BOJ's Nakamura upbeat on Japan recovery
Bank of Japan board member Seiji Nakamura said solid global growth will help Japan's recovery accelerate later this year but warned that the country cannot afford policy paralysis when the wounds of the devastating earthquake in March have yet to heal.
Prime Minister Naoto Kan survived a no-confidence vote in parliament on Thursday after he offered to resign, probably in autumn, but the unpopular leader will still struggle to break a policy deadlock given a split in his own party and a divided parliament.
The political turmoil clouds the outlook for an economy that was knocked back into recession by the disaster, as supply chain disruptions and power shortages hit output and exports.
Japan cannot allow, and does not have room, for an interruption of policy or paralysis when it needs to deal with the aftermath of the earthquake and the Fukushima nuclear disaster, Nakamura told reporters after meeting business leaders on Thursday in Nara, western Japan.

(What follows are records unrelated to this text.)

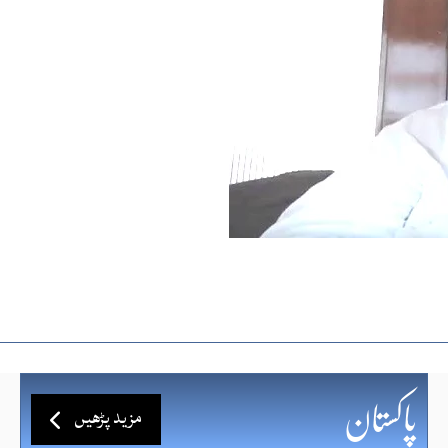
مزید پڑھیں
پاکستان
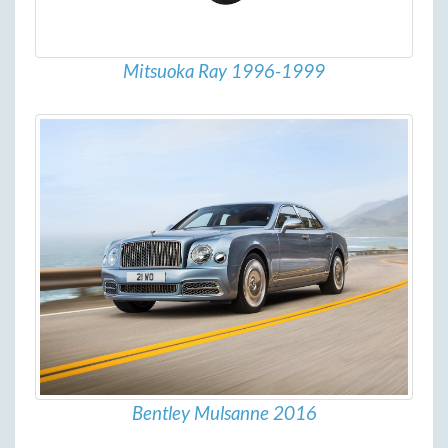
Mitsuoka Ray 1996-1999
Bentley Mulsanne 2016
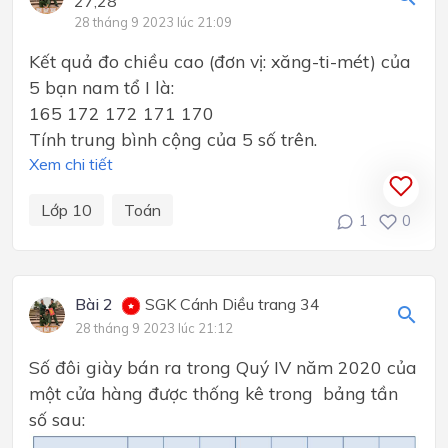
27,28
28 tháng 9 2023 lúc 21:09
Kết quả đo chiều cao (đơn vị: xăng-ti-mét) của
5 bạn nam tổ I là:
165 172 172 171 170
Tính trung bình cộng của 5 số trên.
Xem chi tiết
Lớp 10
Toán
1
0
Bài 2
SGK Cánh Diều trang 34
28 tháng 9 2023 lúc 21:12
Số đôi giày bán ra trong Quý IV năm 2020 của
một cửa hàng được thống kê trong bảng tần
số sau:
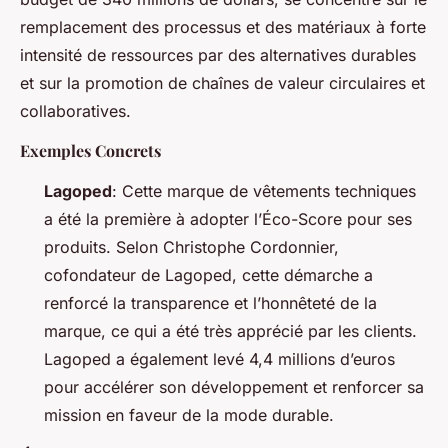
remplacement des processus et des matériaux à forte
intensité de ressources par des alternatives durables
et sur la promotion de chaînes de valeur circulaires et
collaboratives.
Exemples Concrets
Lagoped
: Cette marque de vêtements techniques
a été la première à adopter l’Éco-Score pour ses
produits. Selon Christophe Cordonnier,
cofondateur de Lagoped, cette démarche a
renforcé la transparence et l’honnêteté de la
marque, ce qui a été très apprécié par les clients.
Lagoped a également levé 4,4 millions d’euros
pour accélérer son développement et renforcer sa
mission en faveur de la mode durable.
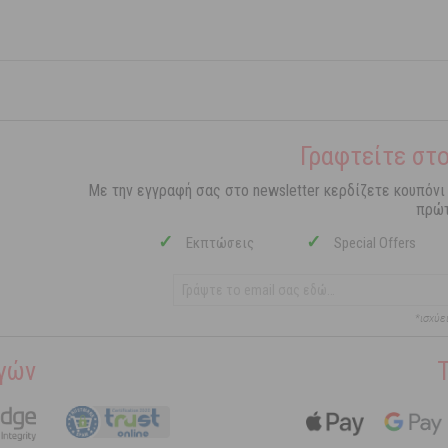
Γραφτείτε στο
Με την εγγραφή σας στο newsletter κερδίζετε κουπόνι
πρώτ
✓
✓
Εκπτώσεις
Special Offers
*ισχύε
γών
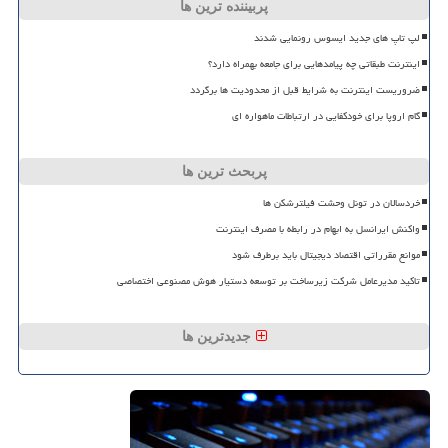
پربیننده ترین ها
لپ تاپ های جدید ایسوس رونمایی شدند
اینترنت طبقاتی چه پیامدهایی برای جامعه بهمراه دارد؟
ضروریست اینترنت به شرایط قبل از محدودیت ها برگردد
گام اروپا برای خودکفایی در ارتباطات ماهواره ای
پربحث ترین ها
خردسالان در تونل وحشت فیلترشکن ها
واکنش ایرانسل به ابهام در رابطه با مصرف اینترنت
موانع مقرراتی اقتصاد دیجیتال باید برطرف شود
تاکید مدیرعامل شرکت زیرساخت بر توسعه دستیار هوش مصنوعی اختصاصی
جدیدترین ها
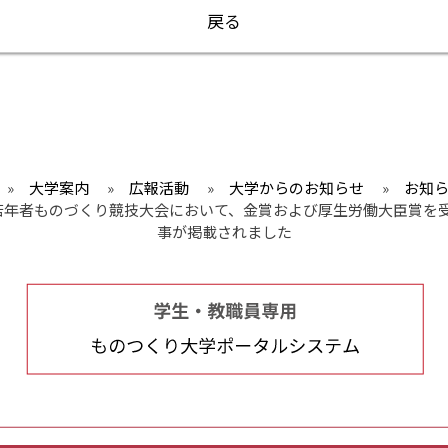
戻る
»
大学案内
»
広報活動
»
大学からのお知らせ
»
お知
回若年者ものづくり競技大会において、金賞および厚生労働大臣賞を受賞
事が掲載されました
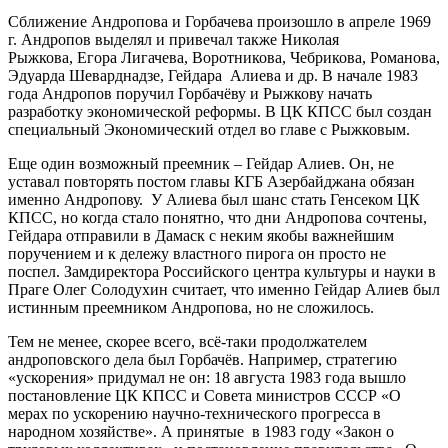
Сближение Андропова и Горбачева произошло в апреле 1969
г. Андропов выделял и привечал также Николая
Рыжкова, Егора Лигачева, Воротникова, Чебрикова, Романова,
Эдуарда Шеварднадзе, Гейдара Алиева и др. В начале 1983
года Андропов поручил Горбачёву и Рыжкову начать
разработку экономической реформы. В ЦК КПСС был создан
специальный Экономический отдел во главе с Рыжковым.
Еще один возможный преемник – Гейдар Алиев. Он, не
уставал повторять постом главы КГБ Азербайджана обязан
именно Андропову. У Алиева был шанс стать Генсеком ЦК
КПСС, но когда стало понятно, что дни Андропова сочтены,
Гейдара отправили в Дамаск с неким якобы важнейшим
поручением и к дележу властного пирога он просто не
поспел. Замдиректора Российского центра культуры и науки в
Праге Олег Солодухин считает, что именно Гейдар Алиев был
истинным преемником Андропова, но не сложилось.
Тем не менее, скорее всего, всё-таки продолжателем
андроповского дела был Горбачёв. Например, стратегию
«ускорения» придумал не он: 18 августа 1983 года вышло
постановление ЦК КПСС и Совета министров СССР «О
мерах по ускорению научно-технического прогресса в
народном хозяйстве». А принятые в 1983 году «Закон о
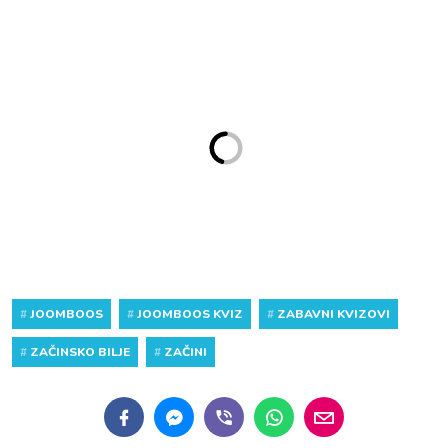
#
JOOMBOOS
#
JOOMBOOS KVIZ
#
ZABAVNI KVIZOVI
#
ZAČINSKO BILJE
#
ZAČINI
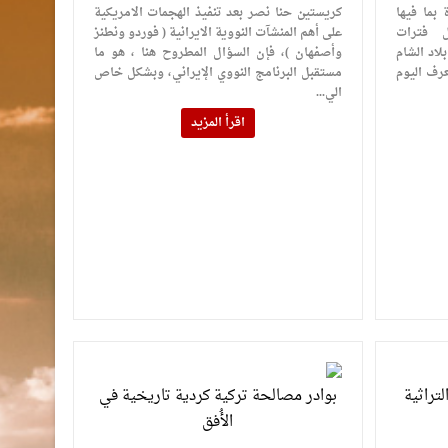
بما فيها
كريستين حنا نصر بعد تنفيذ الهجمات الامريكية
ل فترات
على أهم المنشآت النووية الايرانية ( فوردو ونطنز
لاد الشام
وأصفهان )، فإن السؤال المطروح هنا ، هو ما
عرف اليوم
مستقبل البرنامج النووي الإيراني، وبشكل خاص
الي...
اقرأ المزيد
لتراثية
بوادر مصالحة تركية كردية تاريخية في
الأُفق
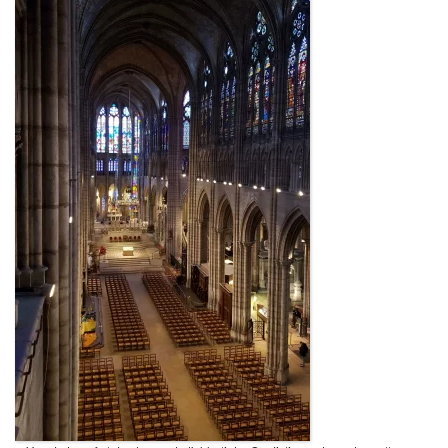
Restauration
CMN
Fouilles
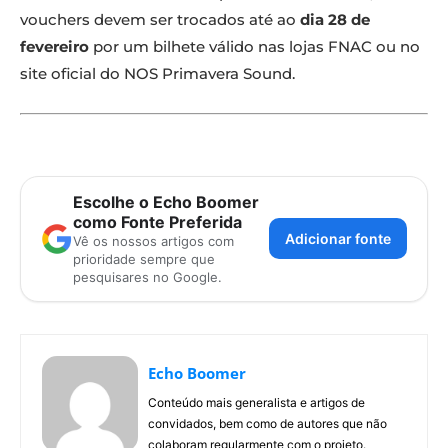
vouchers devem ser trocados até ao
dia 28 de
fevereiro
por um bilhete válido nas lojas FNAC ou no
site oficial do NOS Primavera Sound.
Escolhe o Echo Boomer
como Fonte Preferida
Adicionar fonte
Vê os nossos artigos com
prioridade sempre que
pesquisares no Google.
Echo Boomer
Conteúdo mais generalista e artigos de
convidados, bem como de autores que não
colaboram regularmente com o projeto.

Nakamura said consumer sentiment appeared to be picking up and households were now more willing to spend than they were immediately after the disaster, while companies were gradually restoring output to pre-quake levels.
Japan's economic recovery is expected to accelerate toward the latter half of the current fiscal year, Nakamura said.
He was unfazed by signs of a slowdown in global factory growth, saying the world recovery was on track and would help Japanese exports rebound in the autumn.
His comments underscore the dominant market view that the Bank of Japan will hold off on easing monetary policy further in the short run, unless a renewed spike in the yen or steep falls in stock prices severely hurt sentiment.
Nakamura was cautious about expanding the central bank's loan scheme targeting growth industries despite its cumulative lending commitment nearing a 3 trillion yen ($37 billion) cap, suggesting there was no consensus within the board yet on whether to boost the program this month.
NO CONSENSUS ON LOAN SCHEME
The 9.0 magnitude quake and a deadly tsunami that struck Japan's northeast left around 24,000 dead or missing and triggered the world's worst nuclear crisis in 25 years, pushing Japan into its second recession in less than three years.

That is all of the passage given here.